Virus production and infection

Lentiviruses were produced in 293T cells using packaging plasmids (pCMV-dR8.9 and pMD2.G). Viral particles were concentrated using Lentivirus precipitation solution (ALSTEM). Viral pellets were resuspended in PBS and frozen as aliquots at −80°C.

To infect HPDE cells, 150,000 cells were seeded per well of a 6-well plate. Concentrated lentiviral particles were added to the cells and spinfected at 2250rpm for 30min. The viral media was then discarded. The cells were washed once with PBS and fresh culture media was added. Cells expressing the transgene were selected 48hrs after infections with 2μg/ml puromycin.

To infect pancreatic progenitors, 48-well plates were first coated with 5% Matrigel for ~2–3hours. At the time of seeding, the Matrigel solution was aspirated and the plates were allowed to air dry. ~150,000 single pancreatic progenitor cells were then seeded as a monolayer in each Matrigel-coated well. After 24hours, lentiviruses supplemented with 4μg/ml polybrene was added to each well and the plates were incubated at 37°C overnight. The next day, infected cells were briefly digested with Accutase (Sigma) and centrifuged at 1500 rpm for 5min. The pellet was resuspended in stage 1 of either ductal or acini differentiation media and ~40,000 cells were seeded per well of an 8-well chamber slide. 0.3μg/ml of puromycin was added on Day3 post seeding to select for transgene-expressing cells. 1μg/ml of doxycycline was added to the culture media to induce transgene expression at indicated time points.

Phase contrast image analysis

For phase contrast imaging, at least 50–100 organoid images (per experiment) were taken using either a 4X or a 10X objective. Image Analysis were performed using ImageJ. Briefly the longest diameter (d) of each organoid was measured and the area was calculated as π(d/2)².

Click-it EdU proliferation assay and Immunofluorescence

For Edu proliferation assays, ductal and acini organoids were incubated with 10μM Edu for 4hrs at 37°C in the incubator. Both ductal and acini structures were fixed in 4%PFA in PBS for 30min at RT and then processed for Edu-Click-iT according to manufacuturer’s instructions (Thermo Fisher). Next, the organoids were then processed for GFP immunofluorescence. Briefly, organoids were incubated with immunofluorescence buffer (7 mM sodium dibasic heptahydrate, 3 mM sodium monobasic monohydrate, 131 mM NaCl, 0.1% BSA, 0.02% Tween 20, and 0.2% Triton X-100) for 15 min at RT. Cells were then incubated in blocking buffer containing 0.5% Triton X-100 and 1% BSA for 15 min at RT. Primary antibody incubation was prepared in PBS with 1% BSA and incubated overnight at 4°C. Cells were then rinsed with PBS 3× for 10 min before secondary fluorescent antibody incubation in PBS with 1% BSA along with DAPI stain to mark the nuclei. Embedded structures were mounted on coverslips using fluorescent mounting medium (Dako). Confocal images of the mid-section of each organoid were taken on a Zeiss LSM880 inverted live-cell microscope. Images were processed using Zeiss Zen and ImageJ was used to determine percentage of Edu^+ve cells at the mid-section of each organoid.

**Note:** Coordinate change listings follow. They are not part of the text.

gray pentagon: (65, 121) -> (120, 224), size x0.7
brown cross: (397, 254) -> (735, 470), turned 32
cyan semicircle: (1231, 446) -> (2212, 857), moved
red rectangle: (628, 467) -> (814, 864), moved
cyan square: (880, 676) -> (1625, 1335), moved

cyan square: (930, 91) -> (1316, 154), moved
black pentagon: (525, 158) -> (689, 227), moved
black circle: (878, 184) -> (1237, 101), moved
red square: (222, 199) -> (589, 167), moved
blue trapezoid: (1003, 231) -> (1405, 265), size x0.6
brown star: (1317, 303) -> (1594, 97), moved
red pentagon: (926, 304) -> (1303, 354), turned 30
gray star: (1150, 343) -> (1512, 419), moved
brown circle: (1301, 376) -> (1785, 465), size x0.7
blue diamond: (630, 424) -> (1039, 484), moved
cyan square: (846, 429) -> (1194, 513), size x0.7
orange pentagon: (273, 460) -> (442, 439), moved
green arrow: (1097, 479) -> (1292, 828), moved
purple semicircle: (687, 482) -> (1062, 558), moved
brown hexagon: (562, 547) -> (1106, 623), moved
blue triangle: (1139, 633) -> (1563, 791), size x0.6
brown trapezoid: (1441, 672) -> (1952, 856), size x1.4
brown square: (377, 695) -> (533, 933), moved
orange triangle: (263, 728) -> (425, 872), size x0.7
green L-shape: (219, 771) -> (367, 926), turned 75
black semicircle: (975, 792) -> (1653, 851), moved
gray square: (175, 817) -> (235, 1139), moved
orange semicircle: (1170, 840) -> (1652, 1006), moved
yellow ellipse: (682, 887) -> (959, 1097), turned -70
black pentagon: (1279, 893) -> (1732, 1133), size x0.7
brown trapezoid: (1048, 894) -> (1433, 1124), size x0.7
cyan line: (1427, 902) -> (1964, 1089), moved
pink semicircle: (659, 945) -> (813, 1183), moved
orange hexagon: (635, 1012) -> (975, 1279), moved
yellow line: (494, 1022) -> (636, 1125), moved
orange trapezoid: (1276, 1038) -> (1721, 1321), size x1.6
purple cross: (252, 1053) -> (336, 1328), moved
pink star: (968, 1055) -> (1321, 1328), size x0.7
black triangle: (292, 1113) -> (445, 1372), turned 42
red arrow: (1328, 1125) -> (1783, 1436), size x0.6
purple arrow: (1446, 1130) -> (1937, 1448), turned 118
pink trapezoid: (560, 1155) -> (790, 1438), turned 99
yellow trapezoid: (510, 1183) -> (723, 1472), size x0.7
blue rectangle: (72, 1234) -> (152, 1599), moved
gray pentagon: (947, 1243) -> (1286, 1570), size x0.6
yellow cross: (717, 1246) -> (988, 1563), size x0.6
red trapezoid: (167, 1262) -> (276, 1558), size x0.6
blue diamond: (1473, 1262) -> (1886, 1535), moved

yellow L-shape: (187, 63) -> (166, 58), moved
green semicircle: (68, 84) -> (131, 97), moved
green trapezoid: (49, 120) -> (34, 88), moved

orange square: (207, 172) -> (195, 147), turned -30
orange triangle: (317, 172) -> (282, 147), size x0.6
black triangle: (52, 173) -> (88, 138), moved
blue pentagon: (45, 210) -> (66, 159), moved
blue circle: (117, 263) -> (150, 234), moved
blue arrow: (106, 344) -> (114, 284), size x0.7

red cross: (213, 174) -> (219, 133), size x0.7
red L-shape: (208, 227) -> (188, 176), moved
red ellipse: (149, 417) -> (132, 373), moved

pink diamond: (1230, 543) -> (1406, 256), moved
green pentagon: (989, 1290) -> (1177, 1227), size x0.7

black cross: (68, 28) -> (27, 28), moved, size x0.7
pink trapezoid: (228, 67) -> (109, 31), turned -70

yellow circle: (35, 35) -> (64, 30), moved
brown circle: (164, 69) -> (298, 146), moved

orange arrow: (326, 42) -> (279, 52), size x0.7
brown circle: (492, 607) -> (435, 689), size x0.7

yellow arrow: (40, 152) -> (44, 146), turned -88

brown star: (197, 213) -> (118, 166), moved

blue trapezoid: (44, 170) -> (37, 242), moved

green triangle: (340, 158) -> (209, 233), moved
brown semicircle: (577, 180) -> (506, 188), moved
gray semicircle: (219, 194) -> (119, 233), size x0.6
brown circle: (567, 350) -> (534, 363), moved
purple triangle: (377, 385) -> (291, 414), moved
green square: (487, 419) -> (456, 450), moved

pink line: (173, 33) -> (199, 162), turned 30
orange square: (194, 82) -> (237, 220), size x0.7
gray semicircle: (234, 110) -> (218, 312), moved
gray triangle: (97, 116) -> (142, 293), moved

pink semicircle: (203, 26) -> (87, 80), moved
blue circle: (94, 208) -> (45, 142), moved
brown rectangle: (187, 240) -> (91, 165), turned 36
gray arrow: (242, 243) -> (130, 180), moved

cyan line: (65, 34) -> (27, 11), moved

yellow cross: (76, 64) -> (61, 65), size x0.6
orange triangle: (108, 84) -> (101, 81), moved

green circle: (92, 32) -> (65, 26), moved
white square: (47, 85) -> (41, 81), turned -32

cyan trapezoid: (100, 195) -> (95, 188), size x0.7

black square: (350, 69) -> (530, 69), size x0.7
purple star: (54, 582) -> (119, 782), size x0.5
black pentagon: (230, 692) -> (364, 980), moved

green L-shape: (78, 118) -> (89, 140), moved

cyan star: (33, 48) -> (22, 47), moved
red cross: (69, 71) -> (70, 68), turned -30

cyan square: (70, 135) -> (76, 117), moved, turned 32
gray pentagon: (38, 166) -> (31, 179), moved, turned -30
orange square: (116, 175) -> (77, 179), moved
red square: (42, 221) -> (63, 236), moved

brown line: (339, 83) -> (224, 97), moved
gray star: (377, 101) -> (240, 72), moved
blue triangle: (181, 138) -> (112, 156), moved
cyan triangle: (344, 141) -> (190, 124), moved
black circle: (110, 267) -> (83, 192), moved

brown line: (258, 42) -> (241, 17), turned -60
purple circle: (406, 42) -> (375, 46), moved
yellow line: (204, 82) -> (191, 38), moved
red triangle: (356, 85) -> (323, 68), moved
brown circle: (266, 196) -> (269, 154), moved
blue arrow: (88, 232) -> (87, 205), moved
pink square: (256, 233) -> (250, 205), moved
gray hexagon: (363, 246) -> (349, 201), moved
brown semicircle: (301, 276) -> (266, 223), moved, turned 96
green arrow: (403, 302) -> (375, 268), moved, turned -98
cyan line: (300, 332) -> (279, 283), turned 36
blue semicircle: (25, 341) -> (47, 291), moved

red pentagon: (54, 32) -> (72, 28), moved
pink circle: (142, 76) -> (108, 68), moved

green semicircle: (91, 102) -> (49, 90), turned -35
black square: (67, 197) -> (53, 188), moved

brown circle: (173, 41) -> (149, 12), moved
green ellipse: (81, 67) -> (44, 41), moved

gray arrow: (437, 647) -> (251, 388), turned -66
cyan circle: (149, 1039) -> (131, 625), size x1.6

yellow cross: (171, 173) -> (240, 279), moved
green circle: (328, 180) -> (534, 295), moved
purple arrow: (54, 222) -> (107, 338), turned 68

Protein Analysis and Western Blotting

For western blotting, ductal and acini cells were collected in 15ml falcon tubes by resuspension in ice-cold PBS. The suspension was centrifuged at 3500rpm for 5min. The resulting pellet was then resuspended in ice-cold cell recovery media and incubated for 30mins at 4C. The tubes were then centrifuged at 3500rpm for 5mins. The supernatant was discarded and the pellet was washed with ice cold PBS followed by centrifugation at 3500rpm for 5min. The resulting pellets were lysed in RIPA buffer supplemented with phosphatase and protease inhibitors (Roche). Protein concentration was determined by Bradford assay and standard procedures were used for western blotting. Primary antibodies used for western analysis: pPKA substrates (1:1000), pVASP (1:500), T-VASP (1:500), Vinculin (1:10000), GNAS (1:1000), GAPDH (1:2000).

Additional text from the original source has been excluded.